Oncolytics Seeking NASDAQ Listing

Oncolytics announced on January 29th that it will seek a listing on the NASDAQ exchange. A shareholder vote was held to approve the company’s plans to consolidate shares and achieve the required listing price. The vote was in favor of the reverse split and the company is currently working through necessary details to effectuate the consolidation. The company remains in communication with the NASDAQ to determine the number of days above the pricing threshold required before the uplisting will be allowed and anticipates the move to NASDAQ will be a second quarter event.

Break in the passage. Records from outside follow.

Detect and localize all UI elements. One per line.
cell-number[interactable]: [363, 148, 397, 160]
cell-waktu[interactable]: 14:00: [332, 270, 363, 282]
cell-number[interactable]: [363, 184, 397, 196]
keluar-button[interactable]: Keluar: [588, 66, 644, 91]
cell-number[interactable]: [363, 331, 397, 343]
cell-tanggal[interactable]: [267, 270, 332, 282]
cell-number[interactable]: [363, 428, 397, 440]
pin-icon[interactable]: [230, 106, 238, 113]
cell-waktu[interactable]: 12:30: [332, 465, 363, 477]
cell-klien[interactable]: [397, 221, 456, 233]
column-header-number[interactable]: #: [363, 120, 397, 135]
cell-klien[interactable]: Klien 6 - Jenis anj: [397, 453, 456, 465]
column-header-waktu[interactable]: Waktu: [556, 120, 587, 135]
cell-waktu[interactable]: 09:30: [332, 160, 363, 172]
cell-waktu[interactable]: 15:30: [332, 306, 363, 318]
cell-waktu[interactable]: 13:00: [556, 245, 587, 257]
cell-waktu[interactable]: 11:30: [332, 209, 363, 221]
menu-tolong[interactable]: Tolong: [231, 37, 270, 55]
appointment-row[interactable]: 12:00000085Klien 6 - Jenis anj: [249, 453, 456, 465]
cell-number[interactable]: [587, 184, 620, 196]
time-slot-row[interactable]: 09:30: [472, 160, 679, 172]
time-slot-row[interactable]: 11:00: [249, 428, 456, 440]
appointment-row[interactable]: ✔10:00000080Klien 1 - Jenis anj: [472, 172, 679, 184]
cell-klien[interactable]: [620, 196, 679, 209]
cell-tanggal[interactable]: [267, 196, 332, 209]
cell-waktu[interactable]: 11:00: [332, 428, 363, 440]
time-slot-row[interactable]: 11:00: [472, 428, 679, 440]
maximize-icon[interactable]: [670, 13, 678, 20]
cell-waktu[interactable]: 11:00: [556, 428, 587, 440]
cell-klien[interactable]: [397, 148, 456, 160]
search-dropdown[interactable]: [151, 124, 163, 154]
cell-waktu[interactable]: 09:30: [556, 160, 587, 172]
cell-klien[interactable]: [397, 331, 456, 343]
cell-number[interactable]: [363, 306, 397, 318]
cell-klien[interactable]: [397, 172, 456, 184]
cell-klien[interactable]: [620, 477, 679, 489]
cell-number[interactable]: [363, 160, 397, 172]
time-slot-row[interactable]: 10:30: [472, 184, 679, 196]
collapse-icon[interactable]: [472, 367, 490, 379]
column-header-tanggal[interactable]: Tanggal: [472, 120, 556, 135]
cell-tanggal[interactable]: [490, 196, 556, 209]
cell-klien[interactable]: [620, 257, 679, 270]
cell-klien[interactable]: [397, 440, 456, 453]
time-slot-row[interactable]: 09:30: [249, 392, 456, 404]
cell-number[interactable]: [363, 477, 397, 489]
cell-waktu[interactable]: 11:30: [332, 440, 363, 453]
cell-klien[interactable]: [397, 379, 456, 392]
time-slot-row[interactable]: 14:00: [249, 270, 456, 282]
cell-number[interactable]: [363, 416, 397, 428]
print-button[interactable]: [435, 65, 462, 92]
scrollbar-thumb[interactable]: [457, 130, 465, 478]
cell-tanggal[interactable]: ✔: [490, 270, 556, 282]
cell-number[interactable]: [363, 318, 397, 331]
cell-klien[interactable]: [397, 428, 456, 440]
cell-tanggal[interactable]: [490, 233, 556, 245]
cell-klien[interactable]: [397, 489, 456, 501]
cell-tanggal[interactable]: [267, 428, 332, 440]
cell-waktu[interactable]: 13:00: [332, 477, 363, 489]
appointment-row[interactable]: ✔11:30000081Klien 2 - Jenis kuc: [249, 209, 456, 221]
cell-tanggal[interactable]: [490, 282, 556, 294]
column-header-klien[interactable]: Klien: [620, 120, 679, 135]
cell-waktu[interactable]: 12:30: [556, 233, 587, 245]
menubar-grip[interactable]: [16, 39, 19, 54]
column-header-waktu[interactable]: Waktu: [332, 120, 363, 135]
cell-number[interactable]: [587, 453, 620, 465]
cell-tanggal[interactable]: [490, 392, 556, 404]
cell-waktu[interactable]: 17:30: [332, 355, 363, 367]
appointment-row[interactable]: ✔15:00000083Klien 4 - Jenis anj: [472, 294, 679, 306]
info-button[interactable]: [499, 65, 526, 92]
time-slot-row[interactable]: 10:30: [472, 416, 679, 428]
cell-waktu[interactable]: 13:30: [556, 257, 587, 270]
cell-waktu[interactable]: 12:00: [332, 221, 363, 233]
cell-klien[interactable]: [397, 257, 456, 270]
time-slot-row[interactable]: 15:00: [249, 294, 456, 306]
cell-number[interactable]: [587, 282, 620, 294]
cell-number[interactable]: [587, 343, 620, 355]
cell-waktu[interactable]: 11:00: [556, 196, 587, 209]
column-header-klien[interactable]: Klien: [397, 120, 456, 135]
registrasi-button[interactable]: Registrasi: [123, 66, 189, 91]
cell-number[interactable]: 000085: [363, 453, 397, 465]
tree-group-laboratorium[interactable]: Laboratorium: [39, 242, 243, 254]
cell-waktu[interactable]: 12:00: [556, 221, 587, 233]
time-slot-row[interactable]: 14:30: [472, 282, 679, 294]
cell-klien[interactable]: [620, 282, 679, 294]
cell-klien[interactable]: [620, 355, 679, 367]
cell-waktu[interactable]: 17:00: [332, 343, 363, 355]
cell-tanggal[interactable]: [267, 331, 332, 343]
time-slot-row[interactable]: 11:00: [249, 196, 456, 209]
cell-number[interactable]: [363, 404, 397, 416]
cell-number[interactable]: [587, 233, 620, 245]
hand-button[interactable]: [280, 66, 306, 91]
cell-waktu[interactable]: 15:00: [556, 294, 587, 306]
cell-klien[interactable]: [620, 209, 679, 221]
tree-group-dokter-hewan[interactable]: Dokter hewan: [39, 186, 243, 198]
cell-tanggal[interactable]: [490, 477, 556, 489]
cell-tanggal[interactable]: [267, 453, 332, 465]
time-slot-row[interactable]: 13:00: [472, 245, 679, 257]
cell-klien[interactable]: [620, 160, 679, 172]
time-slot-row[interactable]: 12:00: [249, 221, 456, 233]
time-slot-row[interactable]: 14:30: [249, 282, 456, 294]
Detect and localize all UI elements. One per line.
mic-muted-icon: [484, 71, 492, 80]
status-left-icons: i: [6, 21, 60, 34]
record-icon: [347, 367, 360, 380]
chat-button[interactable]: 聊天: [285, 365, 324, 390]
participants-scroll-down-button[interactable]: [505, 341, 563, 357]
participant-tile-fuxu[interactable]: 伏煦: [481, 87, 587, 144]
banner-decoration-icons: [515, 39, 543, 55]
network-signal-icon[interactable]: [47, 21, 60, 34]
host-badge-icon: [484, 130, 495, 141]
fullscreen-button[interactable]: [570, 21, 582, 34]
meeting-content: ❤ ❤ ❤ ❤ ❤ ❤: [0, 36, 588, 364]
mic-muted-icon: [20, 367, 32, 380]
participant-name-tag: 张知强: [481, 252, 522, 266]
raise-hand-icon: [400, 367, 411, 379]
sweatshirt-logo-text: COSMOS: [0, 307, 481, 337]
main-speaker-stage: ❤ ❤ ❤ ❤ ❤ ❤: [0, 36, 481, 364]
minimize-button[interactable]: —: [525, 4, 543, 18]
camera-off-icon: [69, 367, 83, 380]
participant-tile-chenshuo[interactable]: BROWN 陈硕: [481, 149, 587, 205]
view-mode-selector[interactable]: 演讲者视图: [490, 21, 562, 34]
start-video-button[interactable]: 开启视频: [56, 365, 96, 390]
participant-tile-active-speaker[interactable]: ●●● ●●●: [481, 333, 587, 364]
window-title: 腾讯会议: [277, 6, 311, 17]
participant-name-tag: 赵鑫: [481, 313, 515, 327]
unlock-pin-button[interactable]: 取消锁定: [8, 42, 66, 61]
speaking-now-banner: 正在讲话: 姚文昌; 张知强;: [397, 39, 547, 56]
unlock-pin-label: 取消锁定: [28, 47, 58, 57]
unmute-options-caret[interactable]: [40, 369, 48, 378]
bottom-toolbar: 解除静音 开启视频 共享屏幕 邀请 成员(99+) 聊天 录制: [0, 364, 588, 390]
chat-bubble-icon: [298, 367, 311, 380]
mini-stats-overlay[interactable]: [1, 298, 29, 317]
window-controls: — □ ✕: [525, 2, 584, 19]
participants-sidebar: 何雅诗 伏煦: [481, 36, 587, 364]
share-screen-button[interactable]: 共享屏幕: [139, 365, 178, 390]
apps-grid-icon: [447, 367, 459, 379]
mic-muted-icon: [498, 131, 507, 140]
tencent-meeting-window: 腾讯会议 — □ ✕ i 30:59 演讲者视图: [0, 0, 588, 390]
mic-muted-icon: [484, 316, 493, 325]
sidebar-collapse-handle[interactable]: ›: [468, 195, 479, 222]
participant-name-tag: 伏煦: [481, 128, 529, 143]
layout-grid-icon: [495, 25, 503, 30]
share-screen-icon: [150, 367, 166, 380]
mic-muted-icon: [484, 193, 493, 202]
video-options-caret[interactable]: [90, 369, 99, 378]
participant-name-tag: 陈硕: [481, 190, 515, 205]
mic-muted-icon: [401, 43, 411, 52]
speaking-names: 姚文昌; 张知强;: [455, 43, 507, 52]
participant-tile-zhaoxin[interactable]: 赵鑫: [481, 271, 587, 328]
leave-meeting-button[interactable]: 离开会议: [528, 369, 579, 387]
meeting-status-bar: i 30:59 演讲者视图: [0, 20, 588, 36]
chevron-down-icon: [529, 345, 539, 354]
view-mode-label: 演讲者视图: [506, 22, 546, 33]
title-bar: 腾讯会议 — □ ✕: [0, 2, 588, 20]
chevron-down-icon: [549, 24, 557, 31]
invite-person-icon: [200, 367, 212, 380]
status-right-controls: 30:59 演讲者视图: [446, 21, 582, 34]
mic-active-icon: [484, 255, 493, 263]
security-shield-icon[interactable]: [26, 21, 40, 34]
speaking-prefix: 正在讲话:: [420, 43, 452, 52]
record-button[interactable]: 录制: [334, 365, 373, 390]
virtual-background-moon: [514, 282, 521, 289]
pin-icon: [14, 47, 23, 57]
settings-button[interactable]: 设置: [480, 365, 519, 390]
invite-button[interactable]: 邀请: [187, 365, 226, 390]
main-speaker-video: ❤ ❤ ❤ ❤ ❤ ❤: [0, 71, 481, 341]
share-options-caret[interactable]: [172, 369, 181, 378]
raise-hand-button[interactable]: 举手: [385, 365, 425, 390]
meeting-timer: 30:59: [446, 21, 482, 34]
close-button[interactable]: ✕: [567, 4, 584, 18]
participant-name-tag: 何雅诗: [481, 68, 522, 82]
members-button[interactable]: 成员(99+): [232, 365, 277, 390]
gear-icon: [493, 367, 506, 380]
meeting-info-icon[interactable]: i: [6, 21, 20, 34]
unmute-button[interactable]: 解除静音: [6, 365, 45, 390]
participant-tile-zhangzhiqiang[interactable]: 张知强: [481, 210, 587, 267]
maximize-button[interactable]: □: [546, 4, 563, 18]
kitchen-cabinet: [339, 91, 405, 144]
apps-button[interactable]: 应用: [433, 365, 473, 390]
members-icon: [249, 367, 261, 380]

As we discussed in an earlier report, the NASDAQ Capital Market requires a minimum share price of $2.00 to commence listing on the exchange if market value of the listed security is greater than $50 million. While we do not know what the company is considering for the reverse split ratio, we see a 1:10 relationship as a reasonable choice as it makes the math a little easier and satisfies some of the other constraints that support additional institutional ownership and liquidity.

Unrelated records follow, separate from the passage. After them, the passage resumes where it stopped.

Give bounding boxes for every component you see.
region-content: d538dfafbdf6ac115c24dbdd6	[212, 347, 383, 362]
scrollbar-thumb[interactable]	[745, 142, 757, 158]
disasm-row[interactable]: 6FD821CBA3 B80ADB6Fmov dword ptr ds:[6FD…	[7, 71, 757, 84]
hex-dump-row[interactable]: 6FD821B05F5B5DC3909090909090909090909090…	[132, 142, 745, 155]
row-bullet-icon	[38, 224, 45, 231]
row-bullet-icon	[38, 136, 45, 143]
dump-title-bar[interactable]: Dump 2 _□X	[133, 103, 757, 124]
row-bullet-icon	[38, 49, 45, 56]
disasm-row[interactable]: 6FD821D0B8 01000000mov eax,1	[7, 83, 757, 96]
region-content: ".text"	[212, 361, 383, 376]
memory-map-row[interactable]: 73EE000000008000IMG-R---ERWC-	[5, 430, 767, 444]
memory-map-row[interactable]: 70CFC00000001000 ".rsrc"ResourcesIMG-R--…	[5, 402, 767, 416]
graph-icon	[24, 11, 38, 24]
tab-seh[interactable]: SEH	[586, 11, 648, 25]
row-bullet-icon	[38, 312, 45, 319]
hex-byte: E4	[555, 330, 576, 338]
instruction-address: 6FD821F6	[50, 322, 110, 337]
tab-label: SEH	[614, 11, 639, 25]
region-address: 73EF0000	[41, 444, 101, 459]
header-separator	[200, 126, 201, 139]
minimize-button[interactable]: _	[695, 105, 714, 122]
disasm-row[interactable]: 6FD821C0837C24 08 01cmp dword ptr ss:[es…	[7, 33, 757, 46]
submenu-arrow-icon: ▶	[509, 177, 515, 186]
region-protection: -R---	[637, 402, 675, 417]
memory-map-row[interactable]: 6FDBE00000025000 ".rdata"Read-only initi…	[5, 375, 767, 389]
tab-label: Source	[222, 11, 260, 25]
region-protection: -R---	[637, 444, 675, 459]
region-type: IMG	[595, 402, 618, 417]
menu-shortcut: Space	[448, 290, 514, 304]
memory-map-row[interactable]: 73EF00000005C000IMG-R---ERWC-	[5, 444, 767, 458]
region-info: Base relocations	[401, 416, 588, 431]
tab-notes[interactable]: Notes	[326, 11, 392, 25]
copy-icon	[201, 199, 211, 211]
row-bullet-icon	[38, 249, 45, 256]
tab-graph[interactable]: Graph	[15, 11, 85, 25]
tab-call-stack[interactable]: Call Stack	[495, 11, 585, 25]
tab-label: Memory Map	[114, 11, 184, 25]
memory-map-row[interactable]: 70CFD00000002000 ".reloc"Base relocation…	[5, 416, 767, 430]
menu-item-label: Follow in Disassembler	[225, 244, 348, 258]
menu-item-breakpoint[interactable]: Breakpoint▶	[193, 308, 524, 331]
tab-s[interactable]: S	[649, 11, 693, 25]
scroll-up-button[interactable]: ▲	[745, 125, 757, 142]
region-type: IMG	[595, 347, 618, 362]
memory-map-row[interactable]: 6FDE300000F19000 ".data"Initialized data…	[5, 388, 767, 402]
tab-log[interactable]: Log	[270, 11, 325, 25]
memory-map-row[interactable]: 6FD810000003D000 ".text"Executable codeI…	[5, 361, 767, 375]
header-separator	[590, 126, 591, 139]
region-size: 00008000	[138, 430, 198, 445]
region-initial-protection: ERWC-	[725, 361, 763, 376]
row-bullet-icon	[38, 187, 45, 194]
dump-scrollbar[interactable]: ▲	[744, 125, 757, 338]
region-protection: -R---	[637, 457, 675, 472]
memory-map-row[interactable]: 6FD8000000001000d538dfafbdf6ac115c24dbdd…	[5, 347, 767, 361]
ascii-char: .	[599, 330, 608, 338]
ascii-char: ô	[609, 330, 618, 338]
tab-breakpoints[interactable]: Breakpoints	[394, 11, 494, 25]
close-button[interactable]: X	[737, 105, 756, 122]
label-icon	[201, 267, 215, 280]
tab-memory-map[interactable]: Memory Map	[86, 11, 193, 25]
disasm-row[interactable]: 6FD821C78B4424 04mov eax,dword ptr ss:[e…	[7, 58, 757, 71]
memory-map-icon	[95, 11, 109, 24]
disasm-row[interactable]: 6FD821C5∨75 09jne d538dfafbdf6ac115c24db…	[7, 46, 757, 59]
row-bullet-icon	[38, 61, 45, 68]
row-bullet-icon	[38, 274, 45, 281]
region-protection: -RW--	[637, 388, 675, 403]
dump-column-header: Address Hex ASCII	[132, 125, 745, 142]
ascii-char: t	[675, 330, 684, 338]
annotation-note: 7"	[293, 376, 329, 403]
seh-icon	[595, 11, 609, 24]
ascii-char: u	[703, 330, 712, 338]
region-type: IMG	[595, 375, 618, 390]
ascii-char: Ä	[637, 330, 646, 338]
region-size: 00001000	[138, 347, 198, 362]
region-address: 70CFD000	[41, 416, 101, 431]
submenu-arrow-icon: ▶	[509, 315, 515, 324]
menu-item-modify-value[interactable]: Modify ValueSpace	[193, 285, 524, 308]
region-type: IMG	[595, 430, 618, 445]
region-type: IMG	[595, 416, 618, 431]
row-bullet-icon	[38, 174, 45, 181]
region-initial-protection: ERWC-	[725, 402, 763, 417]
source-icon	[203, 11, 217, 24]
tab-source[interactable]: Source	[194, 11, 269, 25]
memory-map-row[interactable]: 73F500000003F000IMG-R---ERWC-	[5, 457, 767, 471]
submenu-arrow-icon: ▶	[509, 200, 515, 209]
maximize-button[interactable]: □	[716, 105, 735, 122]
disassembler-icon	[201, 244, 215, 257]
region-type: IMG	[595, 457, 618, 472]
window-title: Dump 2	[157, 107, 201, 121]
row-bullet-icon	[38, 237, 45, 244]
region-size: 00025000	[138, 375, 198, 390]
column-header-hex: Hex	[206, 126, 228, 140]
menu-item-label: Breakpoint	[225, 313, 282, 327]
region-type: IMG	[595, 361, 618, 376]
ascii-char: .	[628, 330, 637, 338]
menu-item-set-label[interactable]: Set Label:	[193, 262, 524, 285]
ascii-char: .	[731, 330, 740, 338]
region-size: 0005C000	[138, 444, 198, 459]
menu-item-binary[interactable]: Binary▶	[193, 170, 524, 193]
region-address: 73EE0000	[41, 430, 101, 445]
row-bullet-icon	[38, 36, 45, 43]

A NASDAQ listing brings an additional level of prestige to a company as well as a higher perceived level of quality due to the reporting and corporate governance requirements for the exchange. While Oncolytics is already meeting these standards, which are also required by the Toronto Stock Exchange (TSX), the reputational benefits are expected to increase volume of shares traded in the United States. Many institutional investors require their portfolio constituents to trade on the NASDAQ or NYSE due to the higher reporting standards and they also prefer shares to trade at a $5.00 or greater minimum price. While a reverse split and exchange uplisting will not change any of the fundamentals for the company, it will increase the pool of potential investors. This should result in better access to capital, greater liquidity and a tighter bid-ask spread.

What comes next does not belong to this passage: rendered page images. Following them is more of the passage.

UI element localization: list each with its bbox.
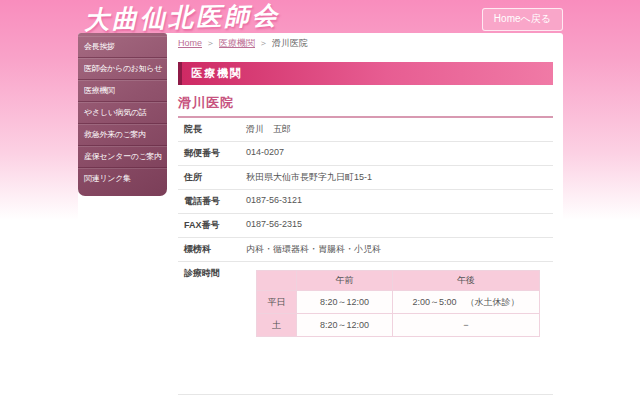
schedule-container: 午前 午後 平日 8:20～12:00 2:00～5:00 （水土休診） 土 8… <box>246 267 553 337</box>
schedule-header-row: 午前 午後 <box>257 271 540 291</box>
sidebar-item-chairman-greeting[interactable]: 会長挨拶 <box>78 36 167 58</box>
detail-value: 0187-56-3121 <box>246 195 553 205</box>
schedule-table: 午前 午後 平日 8:20～12:00 2:00～5:00 （水土休診） 土 8… <box>256 270 540 337</box>
schedule-col-morning: 午前 <box>297 271 393 291</box>
schedule-day-cell: 土 <box>257 314 297 337</box>
detail-label: 郵便番号 <box>184 147 246 160</box>
breadcrumb: Home＞医療機関＞滑川医院 <box>178 37 553 50</box>
sidebar-nav: 会長挨拶 医師会からのお知らせ 医療機関 やさしい病気の話 救急外来のご案内 産… <box>78 33 167 196</box>
schedule-col-afternoon: 午後 <box>393 271 540 291</box>
detail-value: 0187-56-2315 <box>246 219 553 229</box>
detail-label: 住所 <box>184 171 246 184</box>
detail-row-director: 院長 滑川 五郎 <box>178 118 553 142</box>
detail-label: 電話番号 <box>184 195 246 208</box>
schedule-day-cell: 平日 <box>257 291 297 314</box>
detail-label: 診療時間 <box>184 267 246 280</box>
schedule-corner-cell <box>257 271 297 291</box>
detail-label: FAX番号 <box>184 219 246 232</box>
schedule-am-cell: 8:20～12:00 <box>297 291 393 314</box>
schedule-pm-cell: − <box>393 314 540 337</box>
sidebar-item-sanpo-center[interactable]: 産保センターのご案内 <box>78 146 167 168</box>
detail-row-address: 住所 秋田県大仙市長野字九日町15-1 <box>178 166 553 190</box>
detail-value: 内科・循環器科・胃腸科・小児科 <box>246 243 553 256</box>
detail-row-phone: 電話番号 0187-56-3121 <box>178 190 553 214</box>
site-logo: 大曲仙北医師会 <box>84 0 281 37</box>
sidebar-item-disease-stories[interactable]: やさしい病気の話 <box>78 102 167 124</box>
clinic-name-heading: 滑川医院 <box>178 94 553 118</box>
detail-label: 標榜科 <box>184 243 246 256</box>
main-content: Home＞医療機関＞滑川医院 医療機関 滑川医院 院長 滑川 五郎 郵便番号 0… <box>178 37 553 400</box>
detail-row-departments: 標榜科 内科・循環器科・胃腸科・小児科 <box>178 238 553 262</box>
sidebar-item-related-links[interactable]: 関連リンク集 <box>78 168 167 189</box>
home-button[interactable]: Homeへ戻る <box>482 8 563 31</box>
detail-value: 秋田県大仙市長野字九日町15-1 <box>246 171 553 184</box>
detail-value: 014-0207 <box>246 147 553 157</box>
breadcrumb-separator: ＞ <box>259 38 268 48</box>
section-banner: 医療機関 <box>178 62 553 85</box>
breadcrumb-home-link[interactable]: Home <box>178 38 202 48</box>
detail-row-fax: FAX番号 0187-56-2315 <box>178 214 553 238</box>
schedule-am-cell: 8:20～12:00 <box>297 314 393 337</box>
sidebar-item-medical-institutions[interactable]: 医療機関 <box>78 80 167 102</box>
detail-row-open-days: 診察曜日 月曜～土曜 <box>178 395 553 400</box>
schedule-pm-cell: 2:00～5:00 （水土休診） <box>393 291 540 314</box>
breadcrumb-section-link[interactable]: 医療機関 <box>219 38 255 48</box>
detail-row-postal-code: 郵便番号 014-0207 <box>178 142 553 166</box>
breadcrumb-separator: ＞ <box>206 38 215 48</box>
sidebar-item-emergency-outpatient[interactable]: 救急外来のご案内 <box>78 124 167 146</box>
detail-label: 院長 <box>184 123 246 136</box>
sidebar-item-association-news[interactable]: 医師会からのお知らせ <box>78 58 167 80</box>
schedule-row-saturday: 土 8:20～12:00 − <box>257 314 540 337</box>
breadcrumb-current: 滑川医院 <box>272 38 308 48</box>
schedule-row-weekday: 平日 8:20～12:00 2:00～5:00 （水土休診） <box>257 291 540 314</box>
detail-value: 滑川 五郎 <box>246 123 553 136</box>
detail-row-hours: 診療時間 午前 午後 平日 8:20～12:00 2:00～5:00 （水土休診… <box>178 262 553 395</box>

‣ Special Protocol Assessment
     • Submit to FDA in March 2018
     • Affirmative response received May 2018
‣ NASDAQ Uplisting - 2Q:18
‣ Initiate a Phase III registration study – 2H:18
‣ Initiate partner-sponsored Phase II studies
     • Window of opportunity study in mBC – 2H:18
     • Basket study for biomarker and efficacy data – 2H:18
     • Combination study with pembrolizumab for pancreatic cancer - underway
‣ Raise additional funds prior to Phase III enrollment – FY:18
‣ MUK eleven first data readout - 2019


Oncolytics continued to have a busy schedule year to date with several posters presented and affirmation of the SPA by the FDA. These efforts have built the foundation for trial design development and the launch of the much-anticipated Phase III trial in 2018. Combined with these improvements and increased investor interest in the stock, Oncolytics will soon uplist to the NASDAQ, which we anticipate will increase liquidity and visibility for the company. These factors will be very helpful in supporting an additional capital raise anticipated prior to the start of the Phase III registrational trial for HR+/HER2- metastatic breast cancer. We maintain our target price to $2.25 per share and anticipate increasing the value further upon the launch of the Phase III trial as per our methodology.